When we planned our trip to Kansas City, we found ourselves with a hotel reservation in Independence and the opportunity to visit the world of Harry S Truman. Even though the primary focus of our trip was Kansas City style barbecue, we were looking forward to the opportunity to take in the Truman home, as well as the Truman Presidential Library and Decision Center. Having been fascinated by this President ever since reading David McCullough‘s Truman biography, I was eager for this part of our visit.
Truman observed that “Jackson County has been the hub of the west since trail days . . . and as far as I am concerned, it is the hub of the world.” From very humble beginnings, and with a leg up from a the Pendergast political machine, Harry S Truman nevertheless managed a political career on the premise of getting things done, and then when they were, came home from the White House to Independence to live the life of a very ordinary American.
Truman’s life in Independence was hyper-local and fairly ordinary. Indeed, during our tour of the Truman home, which also served as the summer White House, our guide informed us that many townspeople in Independence still remember encountering the President on the street during his daily stroll. He’d be nattily turned out with camel topcoat, fedora and walking stick. Most poignant was standing under the main stairwell by the side door next to the coat hook where the very coat, hat and cane lay waiting as if their owner would step out in them today.
Our tour of the Truman home reinforced the impression that Harry S Truman was everyman, thrust into the White House under enormous circumstances. The Truman Administration faced the closing days of World War II, global reconstruction and changes in foreign policy, as well as the growing Cold War threat. The Truman Presidential Library is unique in that Harry S Truman was present not only during its planning and preparation, but also on basically a daily basis by virtue of proximity to the Truman home.
It was mind-boggling to think of having to make the decisions asked of Harry S Truman, particularly the biggest and most controversial one – to drop the atomic bomb. He confided by letter to his beloved Bess that he knew people would armchair quarterback everything about the foreign policy of the Truman Administration. But it was also significant to learn that he made this enormous decision as he did most – quickly and without looking back. You have to have a backbone of moral certainty from which to do this. But also, the Truman developed his ability to balance instinct and urgency as a commanding officer in the first World War. Truman’s backbone was formed in the values and priorities of life in Independence, and then strengthened in combat.

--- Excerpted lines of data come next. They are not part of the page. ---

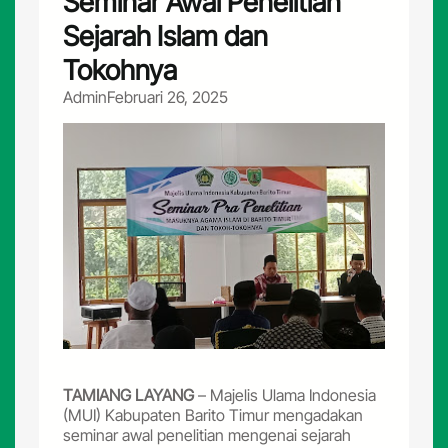
Seminar Awal Penelitian
Sejarah Islam dan
Tokohnya
Admin
Februari 26, 2025
TAMIANG LAYANG
– Majelis Ulama Indonesia
(MUI) Kabupaten Barito Timur mengadakan
seminar awal penelitian mengenai sejarah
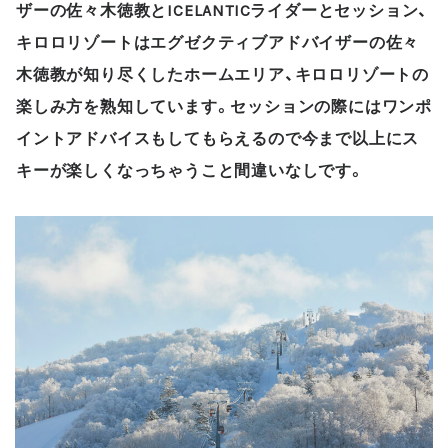
ザーの佐々木徳教とICELANTICライダーとセッション、
キロロリゾートはエグゼクティブアドバイザーの佐々
木徳教が知り尽くしたホームエリア、キロロリゾートの
楽しみ方を熟知しています。セッションの際にはワンポ
イントアドバイスもしてもらえるので今まで以上にス
キーが楽しくなっちゃうこと間違いなしです。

The Truman Presidential Library and Museum has a unique experiential opportunity called The White House Decision Center, in which students and adult groups can role-play the big decisions faced by the Truman Administration. There is also decision-making course work, with modules based on the Berlin Blockade, the desegregation of the armed forces, ending the war against Japan, and invading South Korea.
The Truman sites in Independence will bring forth a sense of familiarity with many Americans – a small-town experience, modest ambitions, humble beginnings, and old-fashioned values. An unexpected benefit is to realize the capability that is the result of these.
While in Independence, check out the Court House Exchange. In business for over a century, its current location is in a vintage basement below a storefront on the town square. Great for lunch or Happy Hour with picturesque local Independence flavor!